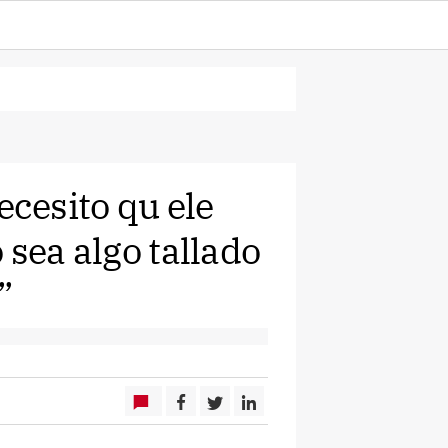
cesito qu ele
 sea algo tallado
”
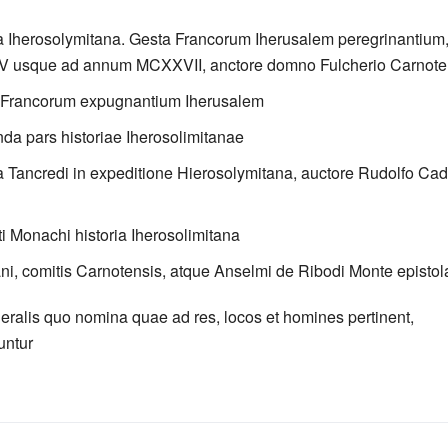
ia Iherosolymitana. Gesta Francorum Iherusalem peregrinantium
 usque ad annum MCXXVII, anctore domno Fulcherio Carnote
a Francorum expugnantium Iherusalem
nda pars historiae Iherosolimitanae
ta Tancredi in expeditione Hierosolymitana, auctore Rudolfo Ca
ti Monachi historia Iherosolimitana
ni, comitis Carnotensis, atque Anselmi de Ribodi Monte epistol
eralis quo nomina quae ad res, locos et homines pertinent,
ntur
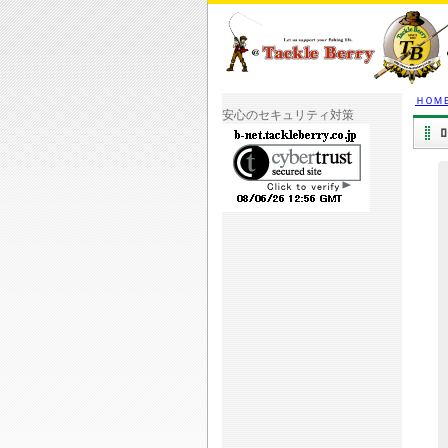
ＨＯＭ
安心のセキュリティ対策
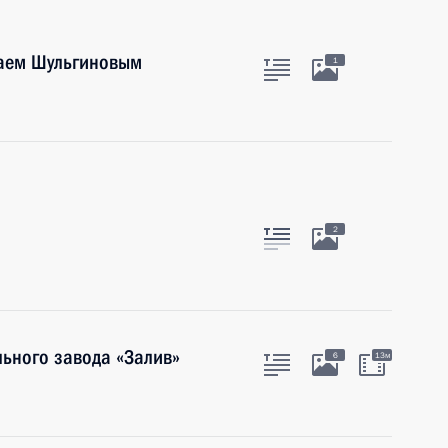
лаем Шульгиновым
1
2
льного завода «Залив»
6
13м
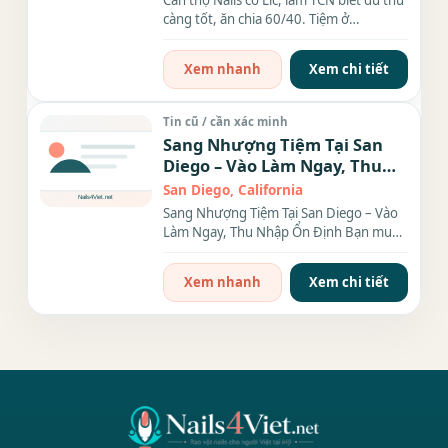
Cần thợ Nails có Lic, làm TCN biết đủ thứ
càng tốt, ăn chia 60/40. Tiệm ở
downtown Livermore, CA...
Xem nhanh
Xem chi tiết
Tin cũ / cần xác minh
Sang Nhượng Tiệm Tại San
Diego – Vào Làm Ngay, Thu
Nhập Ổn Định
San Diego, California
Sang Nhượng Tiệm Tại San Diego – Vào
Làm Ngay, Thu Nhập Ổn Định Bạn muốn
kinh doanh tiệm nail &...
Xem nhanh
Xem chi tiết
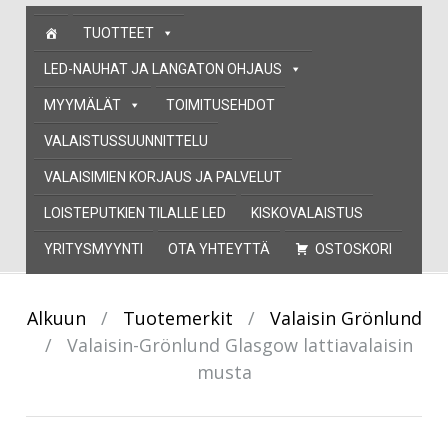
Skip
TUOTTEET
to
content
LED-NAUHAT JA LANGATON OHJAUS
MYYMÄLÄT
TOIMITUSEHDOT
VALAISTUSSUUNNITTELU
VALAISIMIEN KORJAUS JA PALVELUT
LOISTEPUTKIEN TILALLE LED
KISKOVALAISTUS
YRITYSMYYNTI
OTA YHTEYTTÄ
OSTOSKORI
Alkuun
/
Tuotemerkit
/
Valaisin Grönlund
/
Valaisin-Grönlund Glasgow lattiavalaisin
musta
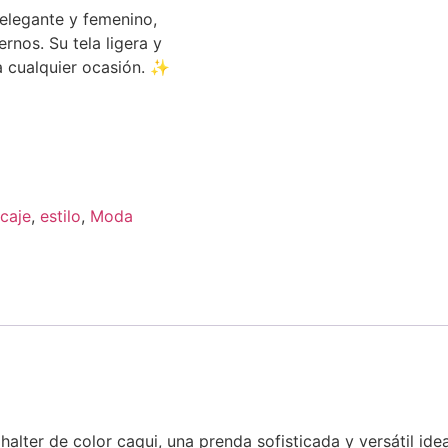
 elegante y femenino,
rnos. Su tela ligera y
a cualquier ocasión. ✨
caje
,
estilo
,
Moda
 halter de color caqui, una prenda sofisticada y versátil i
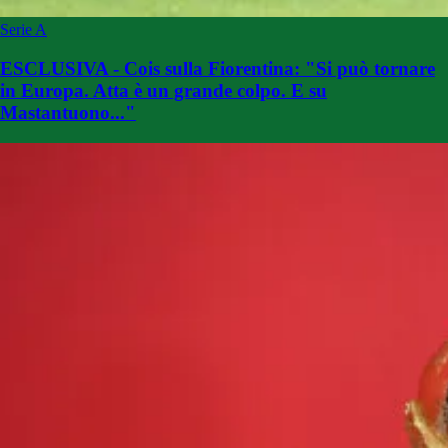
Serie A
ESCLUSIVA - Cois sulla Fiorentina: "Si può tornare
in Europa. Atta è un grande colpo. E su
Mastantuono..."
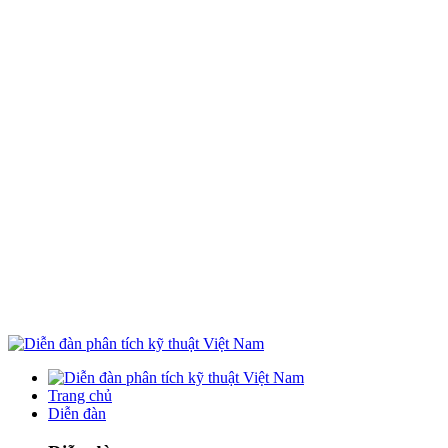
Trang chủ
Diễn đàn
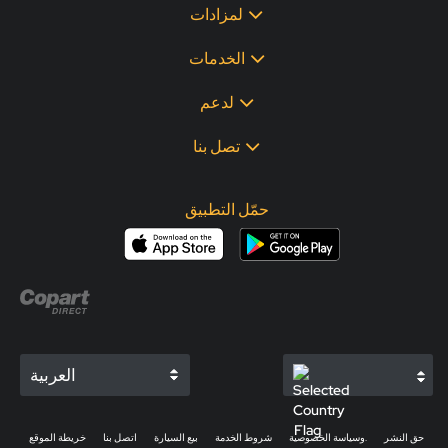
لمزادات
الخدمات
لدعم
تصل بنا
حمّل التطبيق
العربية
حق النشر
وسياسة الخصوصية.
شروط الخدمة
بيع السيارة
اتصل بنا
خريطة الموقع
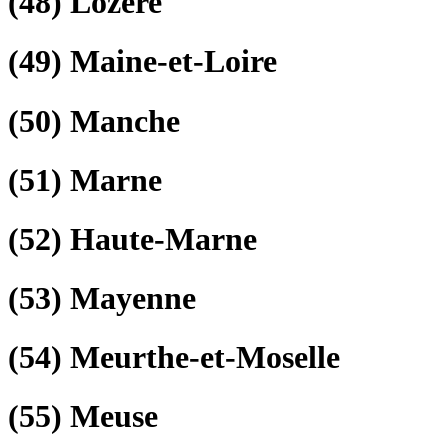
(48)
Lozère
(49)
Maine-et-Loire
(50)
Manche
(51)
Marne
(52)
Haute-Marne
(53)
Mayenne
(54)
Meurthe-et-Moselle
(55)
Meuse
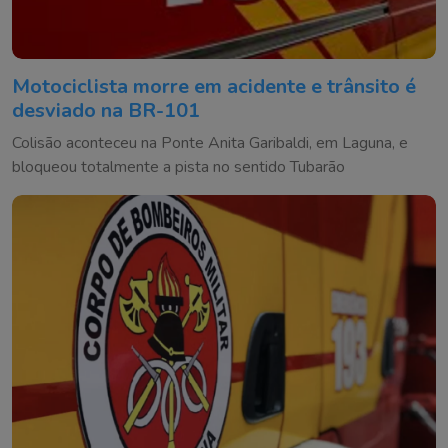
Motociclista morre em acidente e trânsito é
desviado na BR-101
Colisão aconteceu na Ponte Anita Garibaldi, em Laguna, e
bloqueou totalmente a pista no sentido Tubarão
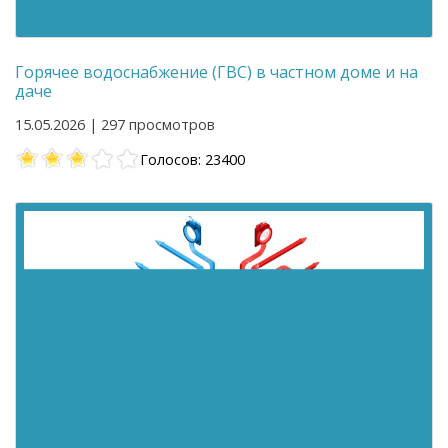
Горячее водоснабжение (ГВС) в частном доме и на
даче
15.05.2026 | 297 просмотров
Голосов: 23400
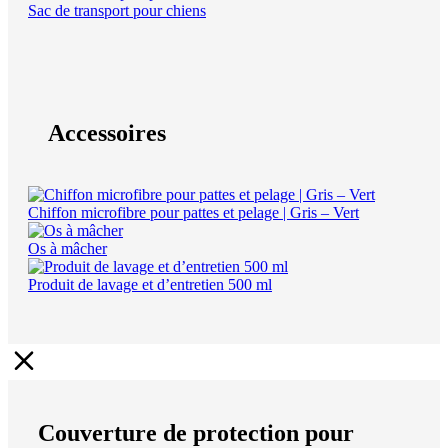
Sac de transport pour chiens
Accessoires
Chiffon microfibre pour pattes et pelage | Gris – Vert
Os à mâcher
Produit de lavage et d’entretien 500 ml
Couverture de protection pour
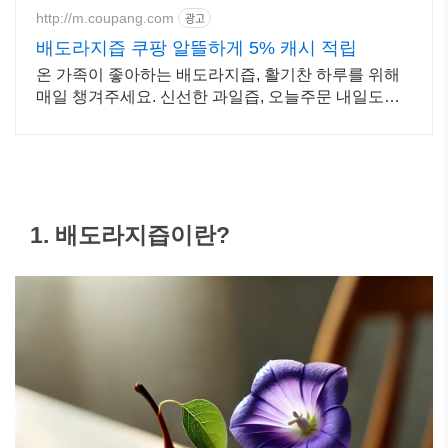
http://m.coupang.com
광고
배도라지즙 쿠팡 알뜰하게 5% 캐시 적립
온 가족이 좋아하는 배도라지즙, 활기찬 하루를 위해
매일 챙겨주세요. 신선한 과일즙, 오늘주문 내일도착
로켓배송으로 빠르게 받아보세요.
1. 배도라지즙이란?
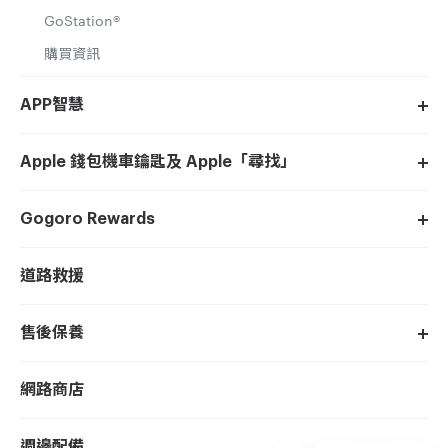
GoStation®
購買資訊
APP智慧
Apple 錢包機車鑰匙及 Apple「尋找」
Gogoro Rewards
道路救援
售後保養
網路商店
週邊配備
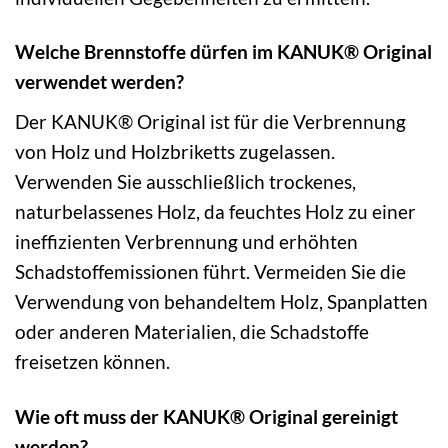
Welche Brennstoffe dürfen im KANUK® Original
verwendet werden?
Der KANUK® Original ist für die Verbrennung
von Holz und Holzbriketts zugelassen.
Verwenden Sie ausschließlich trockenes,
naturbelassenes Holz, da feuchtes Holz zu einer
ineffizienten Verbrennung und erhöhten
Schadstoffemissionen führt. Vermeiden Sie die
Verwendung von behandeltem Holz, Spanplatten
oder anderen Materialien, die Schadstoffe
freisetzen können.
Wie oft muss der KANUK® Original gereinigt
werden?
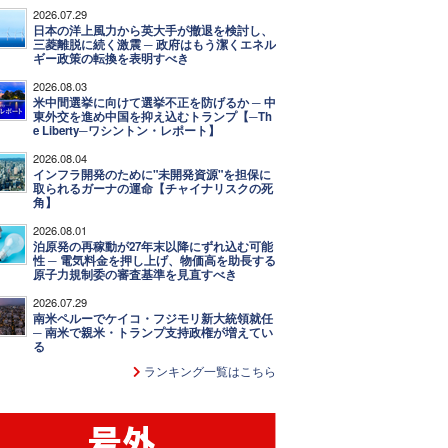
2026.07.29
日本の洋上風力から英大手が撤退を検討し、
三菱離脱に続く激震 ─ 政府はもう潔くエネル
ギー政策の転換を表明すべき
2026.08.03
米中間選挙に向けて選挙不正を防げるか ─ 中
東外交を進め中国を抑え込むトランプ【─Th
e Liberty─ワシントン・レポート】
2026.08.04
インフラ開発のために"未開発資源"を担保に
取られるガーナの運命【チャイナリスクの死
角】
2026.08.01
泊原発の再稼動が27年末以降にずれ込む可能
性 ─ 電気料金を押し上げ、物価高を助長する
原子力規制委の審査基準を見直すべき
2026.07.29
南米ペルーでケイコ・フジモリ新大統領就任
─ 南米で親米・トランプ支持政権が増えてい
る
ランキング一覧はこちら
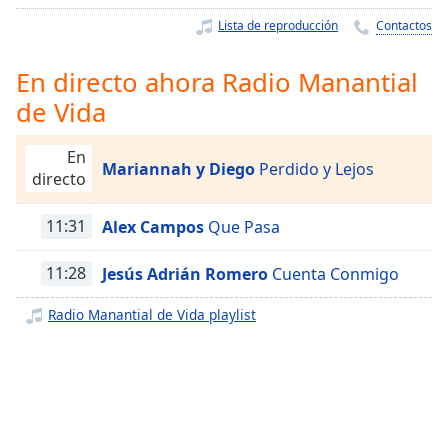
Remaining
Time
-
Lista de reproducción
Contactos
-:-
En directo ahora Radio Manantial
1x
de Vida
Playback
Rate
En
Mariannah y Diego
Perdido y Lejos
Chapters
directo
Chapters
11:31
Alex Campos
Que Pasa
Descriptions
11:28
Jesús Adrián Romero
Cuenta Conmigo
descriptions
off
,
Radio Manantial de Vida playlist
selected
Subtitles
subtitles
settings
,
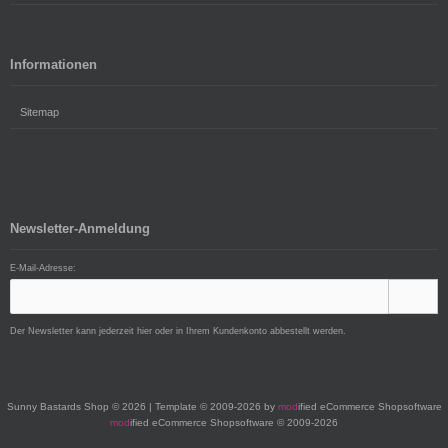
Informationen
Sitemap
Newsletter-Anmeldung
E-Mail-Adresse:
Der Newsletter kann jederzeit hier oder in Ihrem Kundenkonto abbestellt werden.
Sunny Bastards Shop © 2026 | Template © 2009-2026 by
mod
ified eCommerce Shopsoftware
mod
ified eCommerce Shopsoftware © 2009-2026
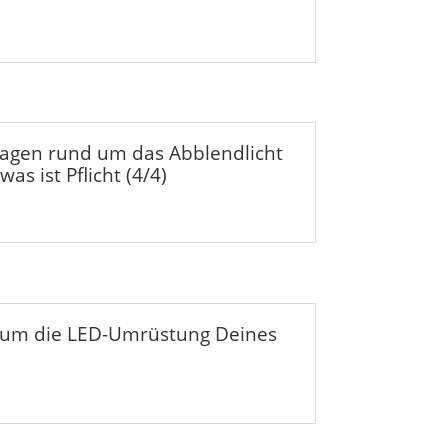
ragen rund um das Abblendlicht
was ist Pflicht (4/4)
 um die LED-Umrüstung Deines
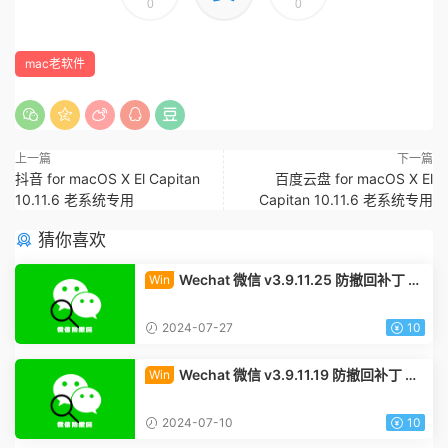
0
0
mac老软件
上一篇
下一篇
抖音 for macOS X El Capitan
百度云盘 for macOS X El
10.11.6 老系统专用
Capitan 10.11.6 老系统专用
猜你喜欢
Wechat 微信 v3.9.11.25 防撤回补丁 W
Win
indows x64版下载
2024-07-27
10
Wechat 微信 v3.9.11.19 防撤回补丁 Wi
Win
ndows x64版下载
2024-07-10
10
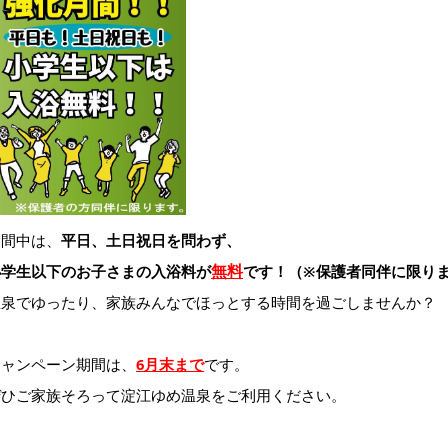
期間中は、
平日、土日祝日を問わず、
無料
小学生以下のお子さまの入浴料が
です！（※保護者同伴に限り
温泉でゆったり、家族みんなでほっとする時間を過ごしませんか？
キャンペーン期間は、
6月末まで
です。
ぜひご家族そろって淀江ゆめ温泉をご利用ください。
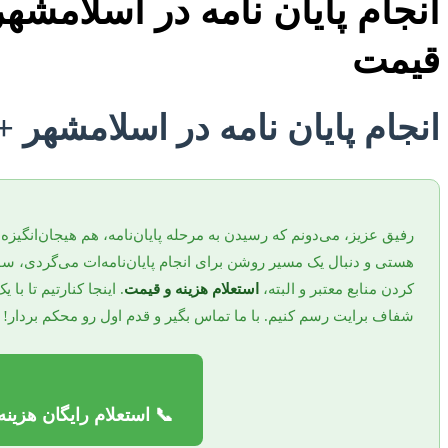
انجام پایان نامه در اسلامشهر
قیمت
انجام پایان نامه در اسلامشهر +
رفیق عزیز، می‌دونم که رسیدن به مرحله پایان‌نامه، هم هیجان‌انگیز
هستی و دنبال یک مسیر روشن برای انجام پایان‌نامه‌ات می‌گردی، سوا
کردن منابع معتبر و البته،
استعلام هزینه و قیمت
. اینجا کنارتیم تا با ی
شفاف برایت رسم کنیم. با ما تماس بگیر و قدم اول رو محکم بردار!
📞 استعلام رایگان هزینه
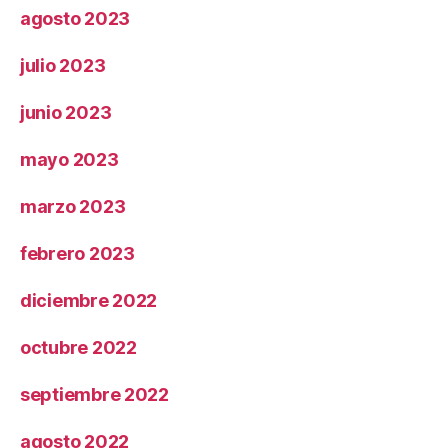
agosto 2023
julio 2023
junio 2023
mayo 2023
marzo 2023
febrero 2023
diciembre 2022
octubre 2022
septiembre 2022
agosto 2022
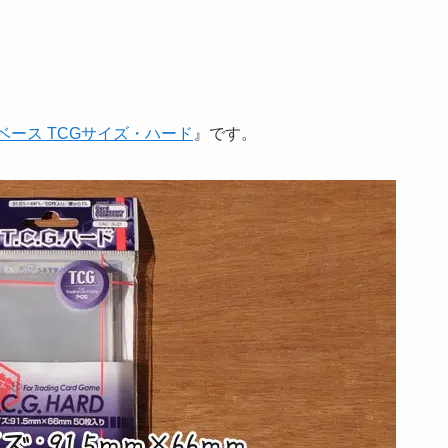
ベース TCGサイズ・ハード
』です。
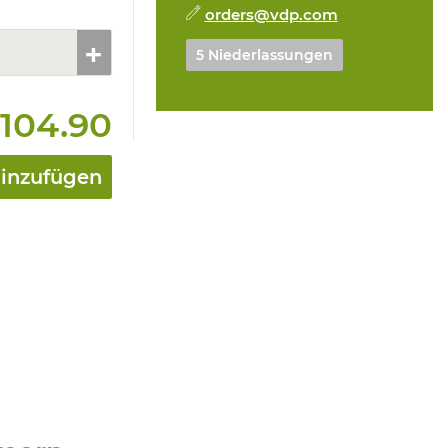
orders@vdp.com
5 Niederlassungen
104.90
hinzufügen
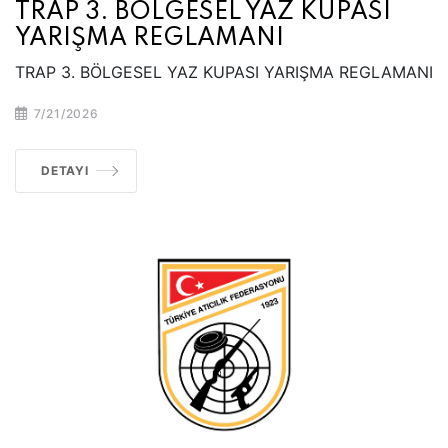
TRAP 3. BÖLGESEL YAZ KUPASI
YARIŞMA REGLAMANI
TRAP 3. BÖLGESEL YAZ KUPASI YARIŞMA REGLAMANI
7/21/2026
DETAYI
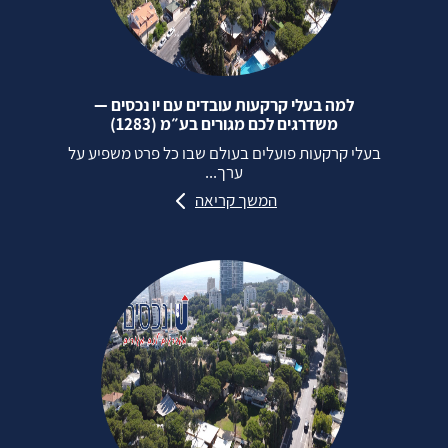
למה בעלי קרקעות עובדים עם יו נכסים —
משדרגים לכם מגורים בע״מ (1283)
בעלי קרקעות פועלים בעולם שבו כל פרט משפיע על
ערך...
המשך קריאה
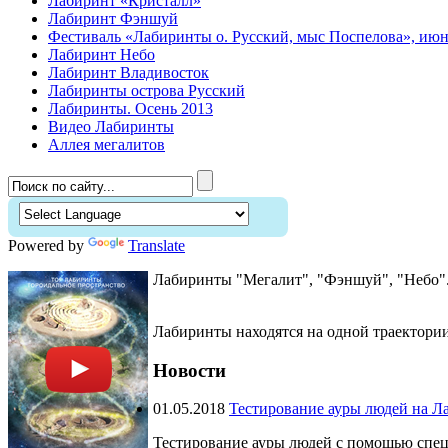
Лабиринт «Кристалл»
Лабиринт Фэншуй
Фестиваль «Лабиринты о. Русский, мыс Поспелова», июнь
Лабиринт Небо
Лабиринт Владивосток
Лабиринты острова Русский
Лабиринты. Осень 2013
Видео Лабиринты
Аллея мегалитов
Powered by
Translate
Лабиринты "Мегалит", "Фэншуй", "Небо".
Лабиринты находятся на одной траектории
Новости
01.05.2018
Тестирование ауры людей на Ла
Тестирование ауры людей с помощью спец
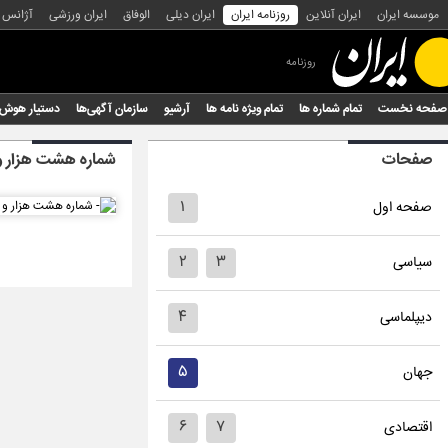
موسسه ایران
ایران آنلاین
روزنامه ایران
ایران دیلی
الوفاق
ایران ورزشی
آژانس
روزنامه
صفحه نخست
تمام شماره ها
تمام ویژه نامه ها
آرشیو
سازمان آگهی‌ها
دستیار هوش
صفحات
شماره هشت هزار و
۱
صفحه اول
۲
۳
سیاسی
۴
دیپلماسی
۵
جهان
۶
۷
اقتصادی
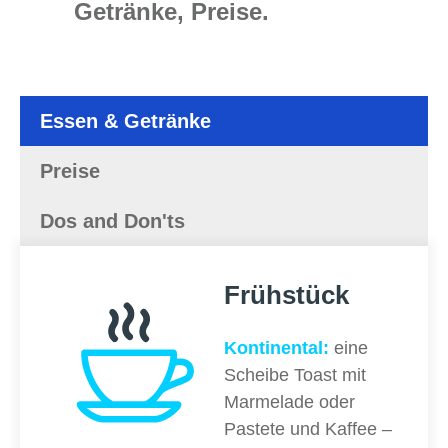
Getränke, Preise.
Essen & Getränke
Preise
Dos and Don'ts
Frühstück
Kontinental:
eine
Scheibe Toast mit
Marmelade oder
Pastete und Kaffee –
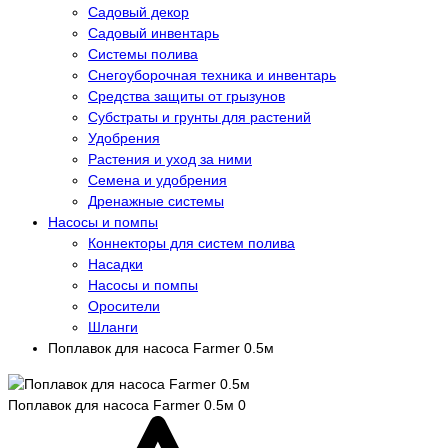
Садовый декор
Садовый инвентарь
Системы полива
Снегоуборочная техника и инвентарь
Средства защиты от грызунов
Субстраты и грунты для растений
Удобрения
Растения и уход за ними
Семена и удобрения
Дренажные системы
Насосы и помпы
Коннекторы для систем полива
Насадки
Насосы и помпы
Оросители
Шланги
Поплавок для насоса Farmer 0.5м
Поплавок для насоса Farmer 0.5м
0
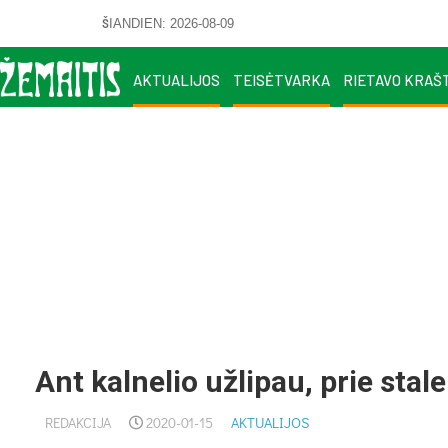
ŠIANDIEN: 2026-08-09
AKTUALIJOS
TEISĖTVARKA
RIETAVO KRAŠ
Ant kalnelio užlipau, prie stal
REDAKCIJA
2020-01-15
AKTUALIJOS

▶ Problem: If a line in the data above includes the string "ified", copy it.

▶ Task solution:
ified eCommerce Shopsoftware
ified eCommerce Shopsoftware © 2009-2026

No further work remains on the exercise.